Monday, October 01, 2007

Ian Fleming in Macao


In 1959 Fleming took a trip around the world visiting key cities and reporting about them to the Sunday Times. A compilation of these articles was published in book form in 1964 under the title of Thrilling Cities, the same year as his death. Cities traveled included: Hong Kong, Macau, Tokyo, Honolulu, L.A., Las Vegas, Chicago, New York, Hamburg, Berlin, Vienna, Geneva, Naples, and Monte Carlo. In lieu of my own budget, I plan on posting on Fleming's trip vicariously, starting with Macao. The following is Fleming's trip to the Central Hotel, which he describes as a nine-story skyscraper which isn't exactly a hotel. It is devoted to human vices. And the "higher up the building, the largest in Macau, the more beautiful and expensive are the girls, the higher the stakes at the gambling tables, and the better the music." In the excerpt, Fleming has just described the rules and ambiance of playing fan-tan at this din of sin.

Having educated ourselves in these matters [gambling], Dick Hughes and I repaired to our sixth-floor dance hall to see how Mr. Foo was handling the second human vice. The place had a central, well-lit dance floor and a well-disciplined eight-piece “combo” playing good but conventional jazz. In the shadows round the walls sat some twenty or thirty “hostesses.” Dick Hughes and I arranged ourselves at a comfortable banquette in the sparsely frequented room and ordered gins and tonics and two hostesses. Mine was called Garbo, “same like film star,” she explained. She wore a pale-green embroidered cheongsam and a “Mamie Eisenhower” bang rather low on the forehead. She had the usual immaculate ivory skin and the conventional “almond” eyes, which were bright with intelligence and a desire to please. Rather startlingly, she appeared to have black lipstick, but as my eyes grew accustomed to the light, this turned crimson. Dick’s girl was a trifle older, perhaps thirty-five, wore a beige cheongsam, and was more forward and vivacious than Garbo. They asked for lemonades, and for a while we made the usual rattling, gay, and highly artificial night-club conversation. When, in my case, the springs threatened to run dry, I fell back on the hoary gambit of reading my partner’s hand.
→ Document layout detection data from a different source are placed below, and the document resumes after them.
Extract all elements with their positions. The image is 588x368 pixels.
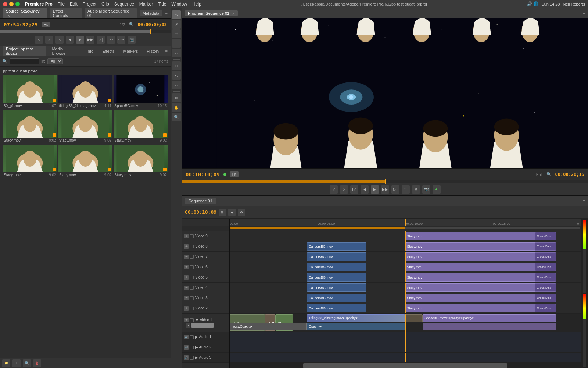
- cross-dissolve-v2[interactable]: Cross Diss: [535, 304, 556, 312]
- program-step-back[interactable]: ◀: [361, 185, 369, 194]
- program-zoom-icon[interactable]: 🔍: [546, 172, 552, 177]
- clip-block[interactable]: CalipersBG.mov: [307, 252, 366, 261]
- visibility-icon[interactable]: 👁: [184, 306, 189, 311]
- lock-icon[interactable]: [190, 286, 194, 290]
- lock-icon[interactable]: [190, 245, 194, 248]
- clip-block[interactable]: CalipersBG.mov: [307, 242, 366, 251]
- source-tab[interactable]: Source: Stacy.mov ✕: [3, 8, 47, 18]
- program-safe-margin[interactable]: ⊞: [412, 185, 420, 194]
- program-camera[interactable]: 📷: [422, 185, 430, 194]
- list-item[interactable]: Stacy.mov 9:02: [58, 110, 112, 143]
- source-overlay[interactable]: OVR: [117, 36, 125, 44]
- source-step-back[interactable]: ◀: [66, 36, 74, 44]
- clip-opacity[interactable]: .acity.Opacity▾: [230, 323, 307, 331]
- markers-tab[interactable]: Markers: [121, 48, 141, 54]
- audio-mixer-tab[interactable]: Audio Mixer: Sequence 01: [85, 8, 137, 18]
- source-mark-out[interactable]: ▷: [45, 36, 53, 44]
- program-step-fwd[interactable]: ▶▶: [381, 185, 389, 194]
- menu-project[interactable]: Project: [83, 1, 96, 7]
- source-step-fwd[interactable]: ▶▶: [86, 36, 94, 44]
- source-fit-btn[interactable]: Fit: [42, 22, 50, 27]
- lock-icon[interactable]: [190, 356, 194, 360]
- visibility-icon[interactable]: 👁: [184, 275, 189, 280]
- app-name[interactable]: Premiere Pro: [25, 1, 53, 7]
- scrollbar-thumb[interactable]: [303, 363, 507, 368]
- menu-help[interactable]: Help: [192, 1, 201, 7]
- effects-tab[interactable]: Effects: [99, 48, 117, 54]
- lock-icon[interactable]: [190, 265, 194, 269]
- info-tab[interactable]: Info: [84, 48, 96, 54]
- visibility-icon[interactable]: 👁: [184, 234, 189, 238]
- program-loop[interactable]: ↻: [402, 185, 410, 194]
- timeline-ruler[interactable]: 00:00 00:00:05:00 00:00:10:00 00:00:15:0…: [230, 219, 581, 226]
- cross-dissolve-v3[interactable]: Cross Diss: [535, 294, 556, 302]
- lock-icon[interactable]: [190, 335, 194, 339]
- list-item[interactable]: titling.33_2linetag.mov 4:11: [58, 75, 112, 109]
- lock-icon[interactable]: [190, 276, 194, 279]
- menu-window[interactable]: Window: [171, 1, 187, 7]
- program-mark-out[interactable]: ▷: [340, 185, 348, 194]
- source-camera[interactable]: 📷: [128, 36, 136, 44]
- source-scrubber[interactable]: [0, 30, 171, 33]
- program-scrubber[interactable]: [182, 180, 588, 183]
- clip-block[interactable]: Stacy.mov: [405, 263, 539, 271]
- lock-icon[interactable]: [190, 318, 194, 322]
- list-item[interactable]: Stacy.mov 9:02: [114, 145, 168, 178]
- clip-thumb-small[interactable]: [405, 314, 423, 322]
- hand-tool[interactable]: ✋: [172, 103, 181, 112]
- program-goto-in[interactable]: |◁: [350, 185, 358, 194]
- razor-tool[interactable]: ✂: [172, 61, 181, 70]
- program-goto-out[interactable]: ▷|: [391, 185, 399, 194]
- tl-marker-btn[interactable]: ◆: [228, 209, 236, 216]
- menu-file[interactable]: File: [58, 1, 65, 7]
- media-browser-tab[interactable]: Media Browser: [49, 46, 80, 56]
- cross-dissolve-v4[interactable]: Cross Diss: [535, 283, 556, 292]
- project-panel-menu[interactable]: ≡: [165, 49, 168, 53]
- list-item[interactable]: Stacy.mov 9:02: [58, 145, 112, 178]
- lock-icon[interactable]: [190, 307, 194, 310]
- new-bin-btn[interactable]: 📁: [2, 359, 10, 367]
- search-input[interactable]: [10, 58, 39, 64]
- source-monitor-menu[interactable]: ≡: [165, 11, 168, 15]
- program-add-edit[interactable]: +: [433, 185, 441, 194]
- list-item[interactable]: Stacy.mov 9:02: [3, 110, 57, 143]
- cross-dissolve-v8[interactable]: Cross Diss: [535, 242, 556, 251]
- visibility-icon[interactable]: 👁: [184, 318, 189, 322]
- project-tab[interactable]: Project: pp test ducati: [3, 46, 46, 56]
- in-dropdown[interactable]: All: [47, 58, 63, 64]
- source-tab-close[interactable]: ✕: [7, 14, 10, 18]
- cross-dissolve-v6[interactable]: Cross Diss: [535, 263, 556, 271]
- close-button[interactable]: [3, 2, 7, 6]
- timeline-menu[interactable]: ≡: [583, 199, 585, 203]
- tl-sequence-btn[interactable]: ⊞: [219, 209, 226, 216]
- lock-icon[interactable]: [190, 296, 194, 300]
- audio-icon[interactable]: 🔊: [184, 345, 189, 350]
- clip-opacity-titling[interactable]: Opacity▾: [307, 323, 405, 331]
- find-btn[interactable]: 🔍: [23, 359, 31, 367]
- cross-dissolve-v5[interactable]: Cross Diss: [535, 273, 556, 282]
- audio-icon[interactable]: 🔊: [184, 355, 189, 360]
- pen-tool[interactable]: ✏: [172, 93, 181, 102]
- list-item[interactable]: SpaceBG.mov 10:15: [114, 75, 168, 109]
- ripple-edit-tool[interactable]: ⊣: [172, 29, 181, 38]
- program-fit-btn[interactable]: Fit: [230, 171, 239, 177]
- menu-clip[interactable]: Clip: [101, 1, 109, 7]
- clip-block-titling[interactable]: Titling.33_2linetag.mov▾Opacity▾: [307, 314, 405, 322]
- tl-settings-btn[interactable]: ⚙: [238, 209, 245, 216]
- clip-spacebg[interactable]: SpaceBG.mov▾Opacity▾Opacity▾: [423, 314, 556, 322]
- list-item[interactable]: Stacy.mov 9:02: [3, 145, 57, 178]
- source-scrubber-head[interactable]: [150, 29, 151, 34]
- program-tab-close[interactable]: ✕: [232, 12, 235, 15]
- clip-block[interactable]: Stacy.mov: [405, 232, 539, 240]
- effect-controls-tab[interactable]: Effect Controls: [50, 8, 82, 18]
- menu-marker[interactable]: Marker: [139, 1, 153, 7]
- list-item[interactable]: 30_g1.mov 1:07: [3, 75, 57, 109]
- program-mark-in[interactable]: ◁: [330, 185, 338, 194]
- clip-block[interactable]: Stacy.mov: [405, 252, 539, 261]
- cross-dissolve-v7[interactable]: Cross Diss: [535, 252, 556, 261]
- slide-tool[interactable]: ↔: [172, 81, 181, 89]
- metadata-tab[interactable]: Metadata: [140, 10, 162, 16]
- slip-tool[interactable]: ⇔: [172, 71, 181, 80]
- lock-icon[interactable]: [190, 255, 194, 259]
- source-goto-in[interactable]: |◁: [55, 36, 64, 44]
Through experience in this science, dating back to my teens, I have acquired a crude expertise in palmistry, and with my first pronouncement that Garbo had three children, I hit a lucky jackpot. The two girls chattered excitedly and, realizing with awe that her hand was being held by a great soothsayer from the West, perspiration rose in Garbo’s palm and she was hard put to it to keep this dew at bay with a paper napkin. In the reverent hush that ensued, looking alternately into the dewy palm and the reverent almond eyes, I solemnly warned her that her heart was not ruled by her head, that she had artistic leanings which had not yet come to fruition, that she would have a serious illness when she was about fifty, and finally, provocatively, that she was inclined to be under-sexed. This last pronouncement was greeted with much hilarious protestation which drew two more girls to our table and involved me in a further hour of miscellaneous prognostication and consumption of gins and tonics.